• [Exercise description]:
Only the lines below from the one that contains "Global Warming Trivia Ap" through the one that contains "Https://pokemondb.net/ - similar" should appear in your answer, exact and without pictures.

---- Information provided

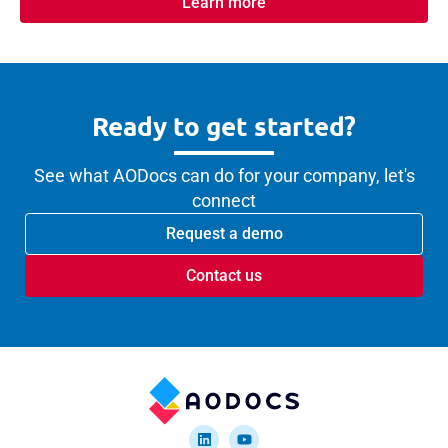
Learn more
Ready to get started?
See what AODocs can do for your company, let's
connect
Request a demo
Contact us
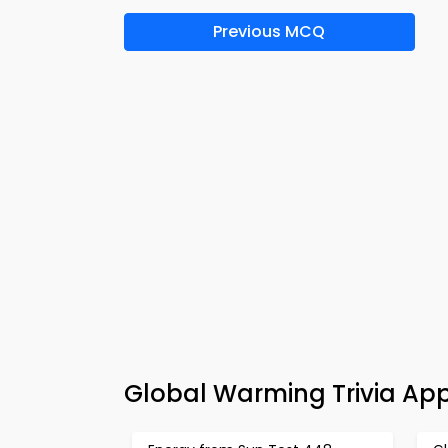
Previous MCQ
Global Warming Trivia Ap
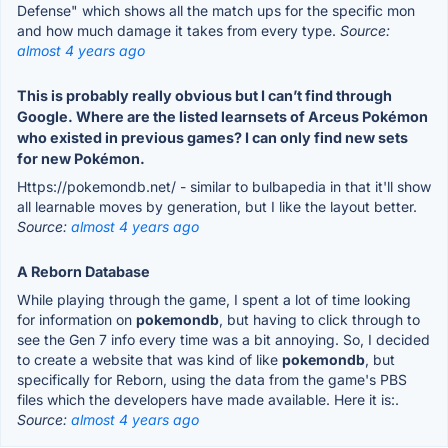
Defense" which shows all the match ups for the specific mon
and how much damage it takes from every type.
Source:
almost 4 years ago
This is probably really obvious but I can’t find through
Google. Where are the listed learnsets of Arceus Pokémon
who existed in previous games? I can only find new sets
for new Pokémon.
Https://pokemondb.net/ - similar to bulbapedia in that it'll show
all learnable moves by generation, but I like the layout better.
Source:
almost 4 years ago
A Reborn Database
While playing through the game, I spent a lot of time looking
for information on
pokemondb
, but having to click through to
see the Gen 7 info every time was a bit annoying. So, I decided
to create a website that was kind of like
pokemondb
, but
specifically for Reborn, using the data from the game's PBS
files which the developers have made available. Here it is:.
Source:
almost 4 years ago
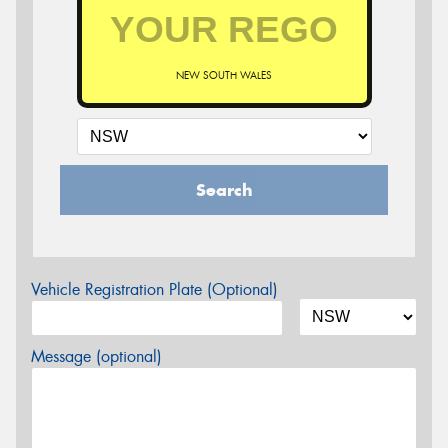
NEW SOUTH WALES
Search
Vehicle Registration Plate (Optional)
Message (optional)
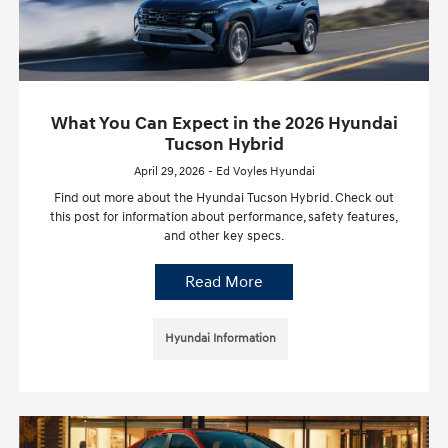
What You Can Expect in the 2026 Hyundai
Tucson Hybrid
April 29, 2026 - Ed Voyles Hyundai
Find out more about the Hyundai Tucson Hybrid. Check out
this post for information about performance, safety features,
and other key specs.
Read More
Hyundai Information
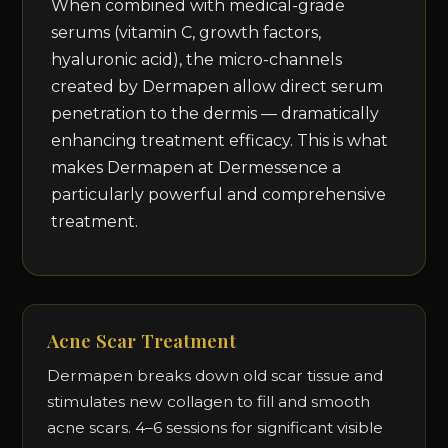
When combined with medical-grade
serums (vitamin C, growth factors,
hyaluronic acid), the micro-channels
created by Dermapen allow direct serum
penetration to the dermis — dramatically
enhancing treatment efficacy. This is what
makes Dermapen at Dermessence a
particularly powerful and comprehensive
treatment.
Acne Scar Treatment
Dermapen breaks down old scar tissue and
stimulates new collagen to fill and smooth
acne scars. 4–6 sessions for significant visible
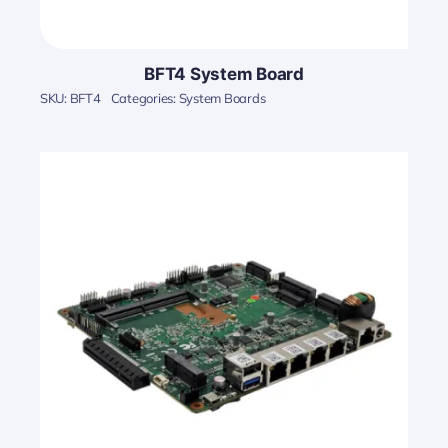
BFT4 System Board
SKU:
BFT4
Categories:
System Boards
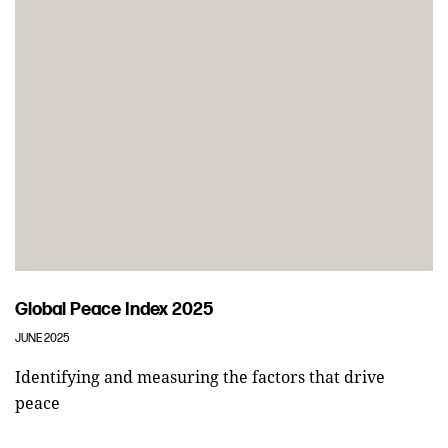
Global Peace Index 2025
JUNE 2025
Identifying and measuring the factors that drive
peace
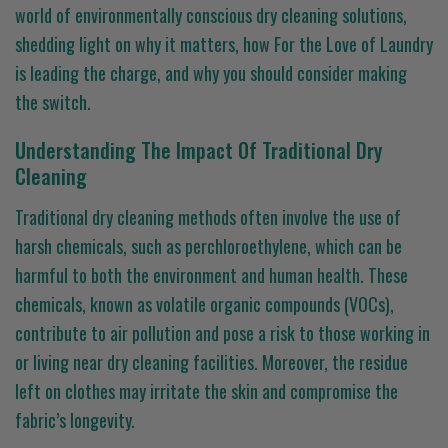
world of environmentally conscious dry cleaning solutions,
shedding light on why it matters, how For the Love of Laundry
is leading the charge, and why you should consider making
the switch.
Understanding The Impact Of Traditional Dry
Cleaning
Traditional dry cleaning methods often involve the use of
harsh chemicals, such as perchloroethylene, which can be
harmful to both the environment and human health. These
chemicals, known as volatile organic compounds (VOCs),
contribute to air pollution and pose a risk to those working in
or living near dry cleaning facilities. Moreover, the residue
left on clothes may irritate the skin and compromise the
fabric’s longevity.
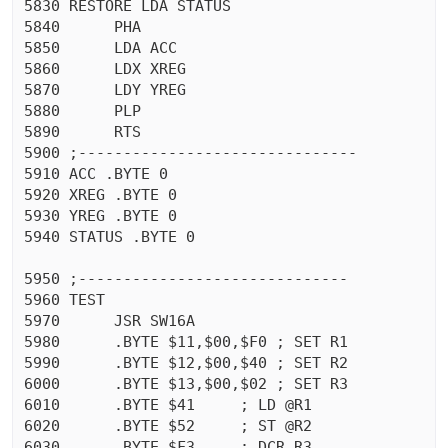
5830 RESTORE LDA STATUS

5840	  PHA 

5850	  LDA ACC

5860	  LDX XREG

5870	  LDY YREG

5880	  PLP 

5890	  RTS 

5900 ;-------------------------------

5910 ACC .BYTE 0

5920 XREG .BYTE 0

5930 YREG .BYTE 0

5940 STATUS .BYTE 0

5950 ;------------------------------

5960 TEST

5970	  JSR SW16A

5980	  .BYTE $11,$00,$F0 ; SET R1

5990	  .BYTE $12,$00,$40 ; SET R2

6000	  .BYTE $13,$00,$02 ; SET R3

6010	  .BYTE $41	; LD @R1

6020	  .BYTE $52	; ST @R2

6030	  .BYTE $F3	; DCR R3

--------

• [Reply to the exercise]:
Global Warming Trivia Ap
Defense" which shows all the match ups for the specific mon
and how much damage it takes from every type.
Source:
almost 4 years ago
This is probably really obvious but I can’t find through
Google. Where are the listed learnsets of Arceus Pokémon
who existed in previous games? I can only find new sets
for new Pokémon.
Https://pokemondb.net/ - similar to bulbapedia in that it'll show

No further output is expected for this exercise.